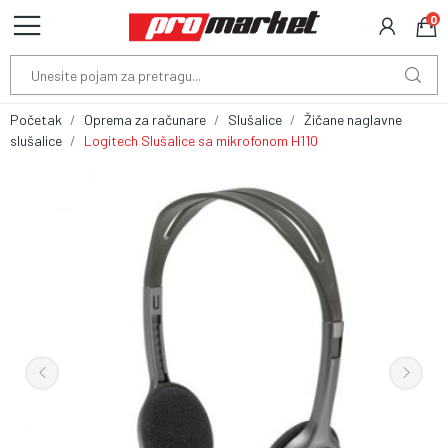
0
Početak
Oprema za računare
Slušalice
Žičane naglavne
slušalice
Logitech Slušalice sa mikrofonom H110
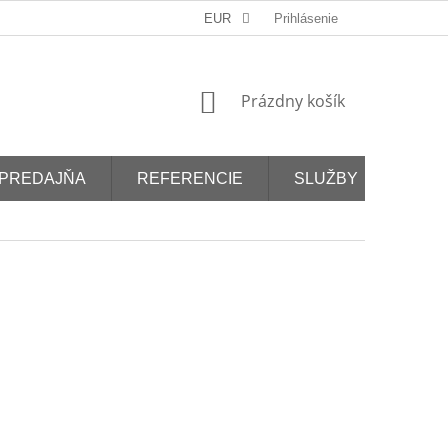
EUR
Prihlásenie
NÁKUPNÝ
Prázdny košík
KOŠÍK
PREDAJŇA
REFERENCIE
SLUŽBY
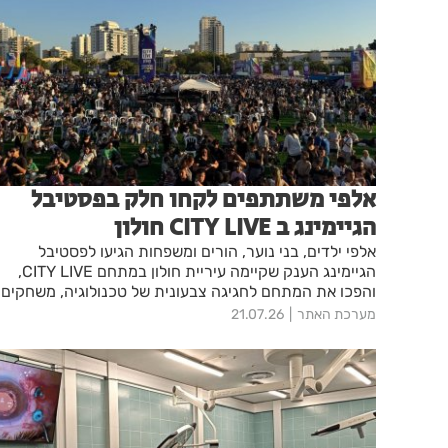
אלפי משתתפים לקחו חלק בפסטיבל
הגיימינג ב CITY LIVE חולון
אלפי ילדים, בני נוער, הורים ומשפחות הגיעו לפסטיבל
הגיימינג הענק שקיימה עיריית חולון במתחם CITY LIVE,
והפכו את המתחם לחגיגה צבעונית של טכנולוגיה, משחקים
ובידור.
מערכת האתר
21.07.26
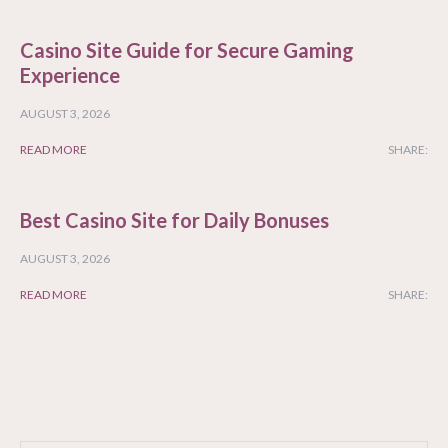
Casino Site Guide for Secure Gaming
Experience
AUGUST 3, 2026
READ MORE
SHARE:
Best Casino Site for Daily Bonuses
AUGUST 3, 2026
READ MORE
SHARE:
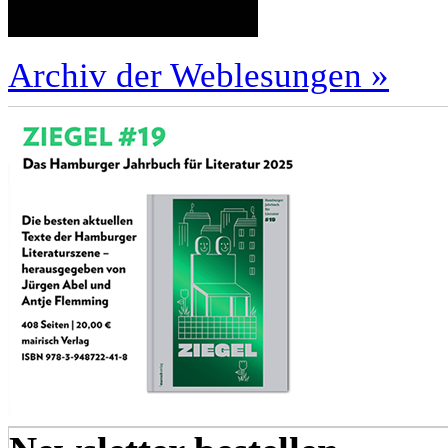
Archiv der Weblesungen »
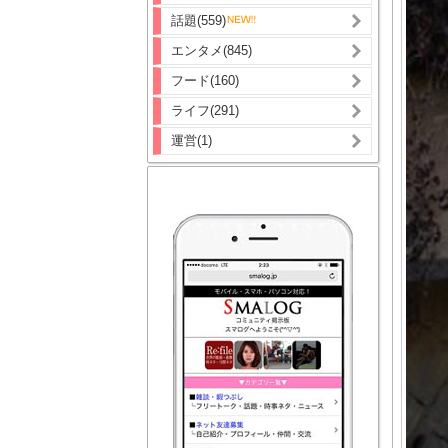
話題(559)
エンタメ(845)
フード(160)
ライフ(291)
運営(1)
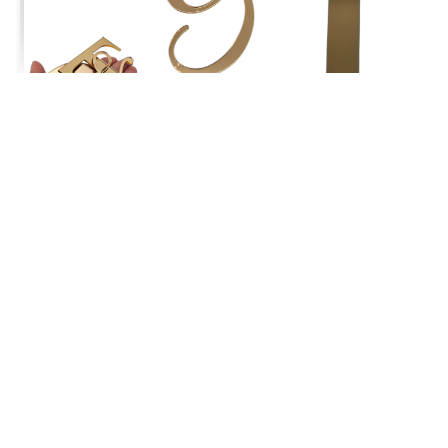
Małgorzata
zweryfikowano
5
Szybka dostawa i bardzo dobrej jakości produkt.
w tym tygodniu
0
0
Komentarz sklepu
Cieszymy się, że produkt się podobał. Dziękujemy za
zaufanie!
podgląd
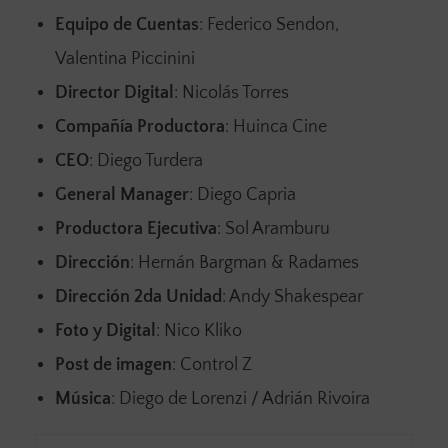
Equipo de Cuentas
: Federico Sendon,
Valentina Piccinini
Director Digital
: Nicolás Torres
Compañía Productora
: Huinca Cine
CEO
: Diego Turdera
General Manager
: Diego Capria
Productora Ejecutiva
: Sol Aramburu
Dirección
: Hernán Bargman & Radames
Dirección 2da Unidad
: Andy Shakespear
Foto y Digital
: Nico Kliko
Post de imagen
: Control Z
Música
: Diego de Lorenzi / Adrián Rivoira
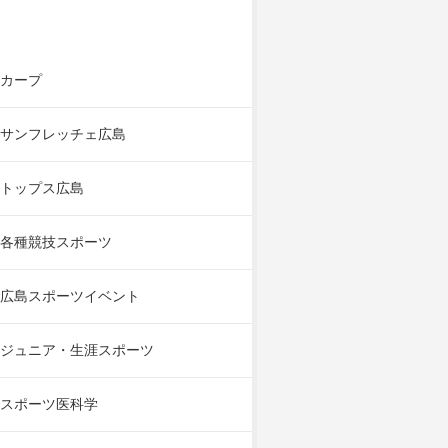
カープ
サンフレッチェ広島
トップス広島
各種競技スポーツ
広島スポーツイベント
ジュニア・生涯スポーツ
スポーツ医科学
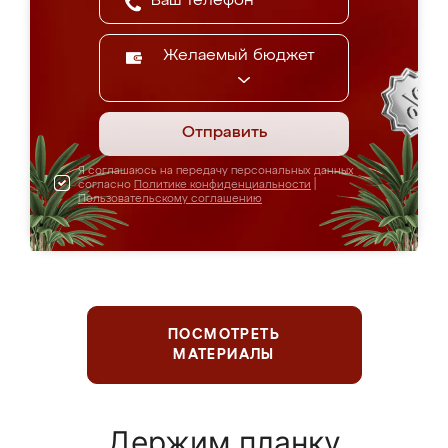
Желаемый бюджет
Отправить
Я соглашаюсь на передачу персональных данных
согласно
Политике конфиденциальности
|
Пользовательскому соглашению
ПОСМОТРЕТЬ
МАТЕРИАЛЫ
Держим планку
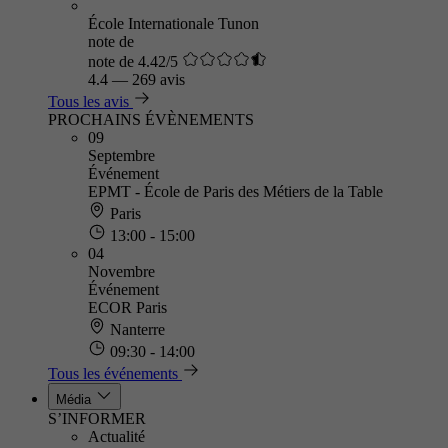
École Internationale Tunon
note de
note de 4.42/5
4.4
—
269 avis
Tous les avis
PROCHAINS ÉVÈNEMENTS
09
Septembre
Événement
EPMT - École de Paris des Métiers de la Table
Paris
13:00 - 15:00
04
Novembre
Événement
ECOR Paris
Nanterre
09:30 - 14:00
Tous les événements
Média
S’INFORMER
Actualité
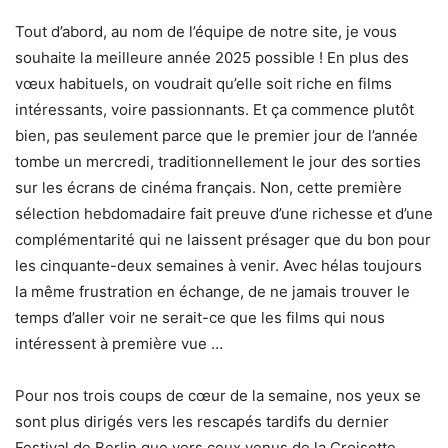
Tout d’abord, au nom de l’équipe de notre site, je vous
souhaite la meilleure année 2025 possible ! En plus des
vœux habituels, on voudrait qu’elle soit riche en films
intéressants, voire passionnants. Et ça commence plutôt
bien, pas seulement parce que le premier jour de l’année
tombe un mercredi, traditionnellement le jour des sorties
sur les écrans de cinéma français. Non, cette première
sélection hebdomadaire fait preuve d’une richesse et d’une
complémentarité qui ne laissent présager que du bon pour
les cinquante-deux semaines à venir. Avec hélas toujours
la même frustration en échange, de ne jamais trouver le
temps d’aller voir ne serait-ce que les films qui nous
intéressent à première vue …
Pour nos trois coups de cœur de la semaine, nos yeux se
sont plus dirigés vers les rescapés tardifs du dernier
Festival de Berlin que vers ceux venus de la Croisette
* * * * * * * * *
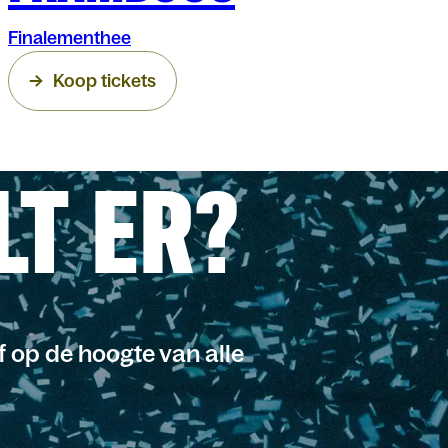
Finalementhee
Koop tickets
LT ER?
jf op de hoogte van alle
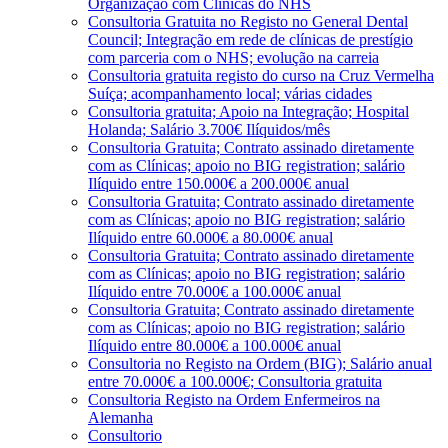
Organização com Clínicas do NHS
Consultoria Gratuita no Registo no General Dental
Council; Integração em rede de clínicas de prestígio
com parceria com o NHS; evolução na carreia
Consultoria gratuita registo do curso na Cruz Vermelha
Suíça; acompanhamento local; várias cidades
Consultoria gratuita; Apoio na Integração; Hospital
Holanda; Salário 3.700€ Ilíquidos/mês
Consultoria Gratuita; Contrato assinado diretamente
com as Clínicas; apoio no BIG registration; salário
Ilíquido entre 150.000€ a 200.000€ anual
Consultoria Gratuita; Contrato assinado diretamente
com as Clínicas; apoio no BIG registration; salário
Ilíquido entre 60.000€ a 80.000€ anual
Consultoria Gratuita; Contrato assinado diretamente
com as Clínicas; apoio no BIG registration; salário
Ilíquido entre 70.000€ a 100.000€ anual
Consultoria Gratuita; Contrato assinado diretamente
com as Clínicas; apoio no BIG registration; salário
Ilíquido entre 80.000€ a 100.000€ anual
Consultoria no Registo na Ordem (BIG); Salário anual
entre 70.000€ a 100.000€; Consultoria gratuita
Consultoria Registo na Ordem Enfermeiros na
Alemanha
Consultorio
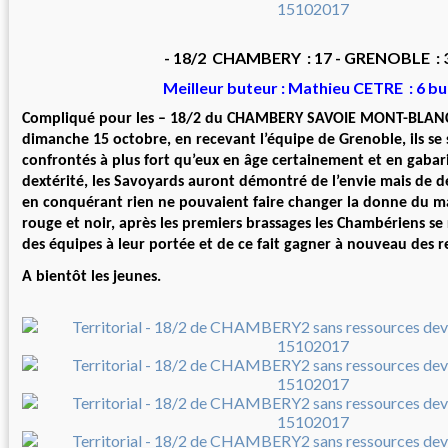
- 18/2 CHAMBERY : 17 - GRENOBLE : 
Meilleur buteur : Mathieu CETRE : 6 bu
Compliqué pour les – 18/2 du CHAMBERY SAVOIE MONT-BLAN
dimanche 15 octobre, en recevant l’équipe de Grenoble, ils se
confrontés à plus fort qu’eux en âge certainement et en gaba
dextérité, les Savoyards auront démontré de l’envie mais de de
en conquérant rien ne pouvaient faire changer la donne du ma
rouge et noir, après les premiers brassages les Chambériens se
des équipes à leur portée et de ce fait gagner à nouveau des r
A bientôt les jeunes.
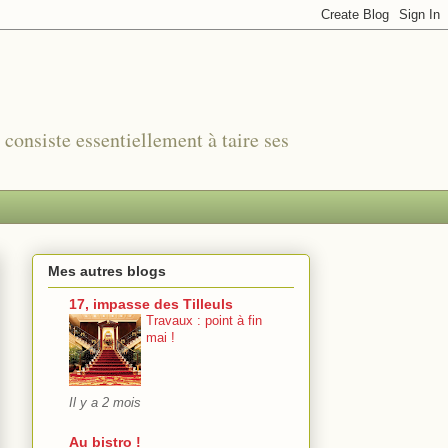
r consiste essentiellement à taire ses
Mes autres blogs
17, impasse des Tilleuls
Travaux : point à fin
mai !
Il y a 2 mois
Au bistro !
* * * * * * * * *
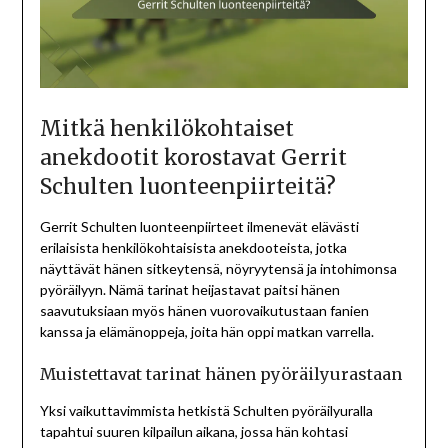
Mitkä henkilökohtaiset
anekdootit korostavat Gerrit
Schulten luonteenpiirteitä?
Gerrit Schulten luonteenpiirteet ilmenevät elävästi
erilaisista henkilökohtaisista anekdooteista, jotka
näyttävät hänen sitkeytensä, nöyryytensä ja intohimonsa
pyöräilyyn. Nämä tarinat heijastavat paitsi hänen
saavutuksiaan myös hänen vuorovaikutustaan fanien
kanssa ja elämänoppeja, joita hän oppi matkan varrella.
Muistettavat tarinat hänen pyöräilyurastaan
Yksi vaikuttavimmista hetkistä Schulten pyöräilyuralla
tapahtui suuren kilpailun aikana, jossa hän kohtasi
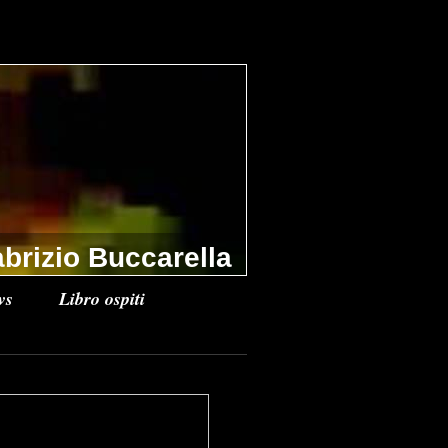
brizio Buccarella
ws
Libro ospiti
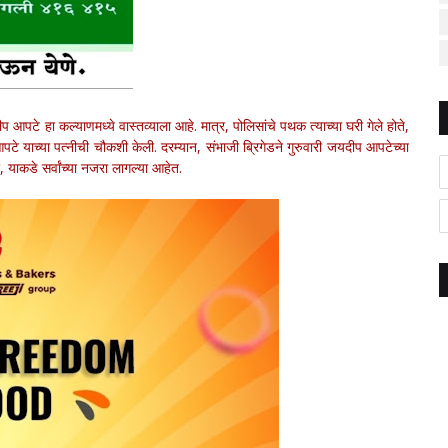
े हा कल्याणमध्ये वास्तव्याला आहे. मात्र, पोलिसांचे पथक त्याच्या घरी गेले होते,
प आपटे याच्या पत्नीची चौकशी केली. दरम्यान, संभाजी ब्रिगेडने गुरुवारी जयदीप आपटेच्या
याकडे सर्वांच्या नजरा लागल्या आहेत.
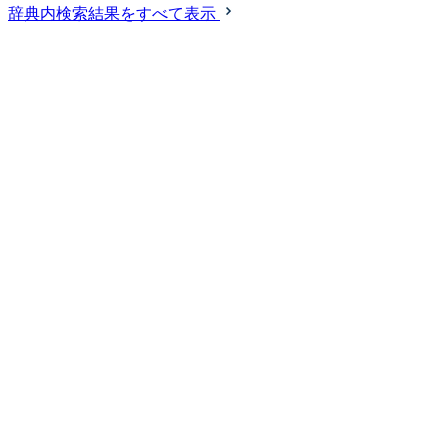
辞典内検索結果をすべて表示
* * * * * * * * *
■ EXERCISE REQUIREMENTS ■
The sole response should be the count of lines in the material holding the string "plus".

■ RESPONSE TO THIS EXERCISE ■
3